╔══

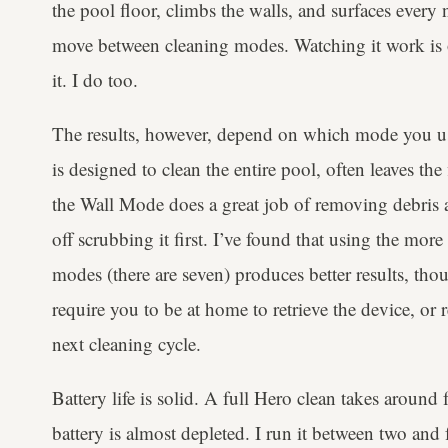
the pool floor, climbs the walls, and surfaces every 
move between cleaning modes. Watching it work is o
it. I do too.
The results, however, depend on which mode you u
is designed to clean the entire pool, often leaves the
the Wall Mode does a great job of removing debris at
off scrubbing it first. I’ve found that using the mo
modes (there are seven) produces better results, tho
require you to be at home to retrieve the device, or 
next cleaning cycle.
Battery life is solid. A full Hero clean takes around 
battery is almost depleted. I run it between two and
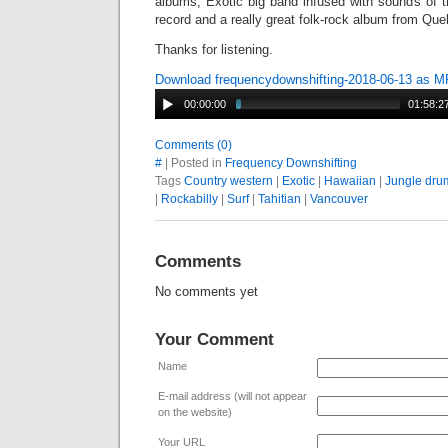
albums, Exotic big band infused with sounds of t
record and a really great folk-rock album from Q
Thanks for listening.
Download frequencydownshifting-2018-06-13 as 
00:00:00
01:58:2
Comments (0)
#
| Posted in
Frequency Downshifting
Tags
Country western
|
Exotic
|
Hawaiian
|
Jungle dru
|
Rockabilly
|
Surf
|
Tahitian
|
Vancouver
Comments
No comments yet
Your Comment
Name
E-mail address (will not appear
on the website)
Your URL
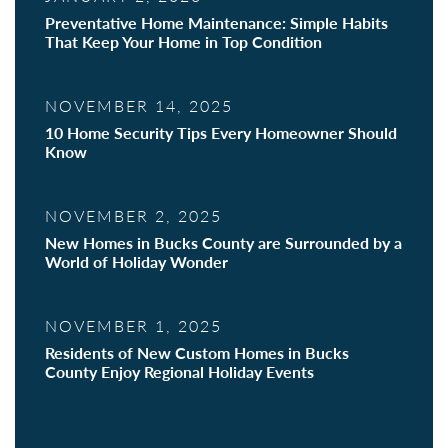
Preventative Home Maintenance: Simple Habits
That Keep Your Home in Top Condition
NOVEMBER 14, 2025
10 Home Security Tips Every Homeowner Should
Know
NOVEMBER 2, 2025
New Homes in Bucks County are Surrounded by a
World of Holiday Wonder
NOVEMBER 1, 2025
Residents of New Custom Homes in Bucks
County Enjoy Regional Holiday Events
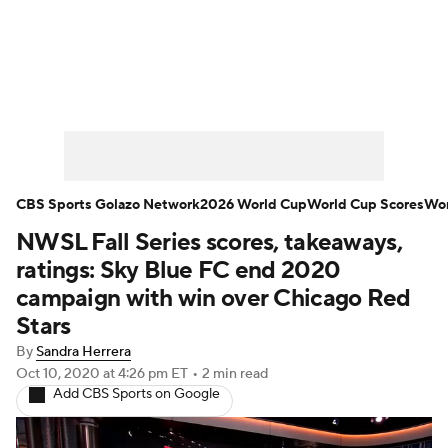
Soccer News
Champions League
NWSL
Serie A
Europa League
Premier League
MLS
Ligue 1
CBS Sports Golazo Network
2026 World Cup
World Cup Scores
Wor
NWSL Fall Series scores, takeaways,
Bundesliga
La Liga
Liga MX
ratings: Sky Blue FC end 2020
Carabao Cup
World Cup
campaign with win over Chicago Red
Stars
EFL Championship
By
Sandra Herrera
Oct 10, 2020
at 4:26 pm ET
•
2 min read
Women's Champions League
Add CBS Sports on Google
Women's World Cup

╚══

*Task statement*.
Tally the lines of the material above that include the string "Holiday", then give only the tally.

*Task output*.
2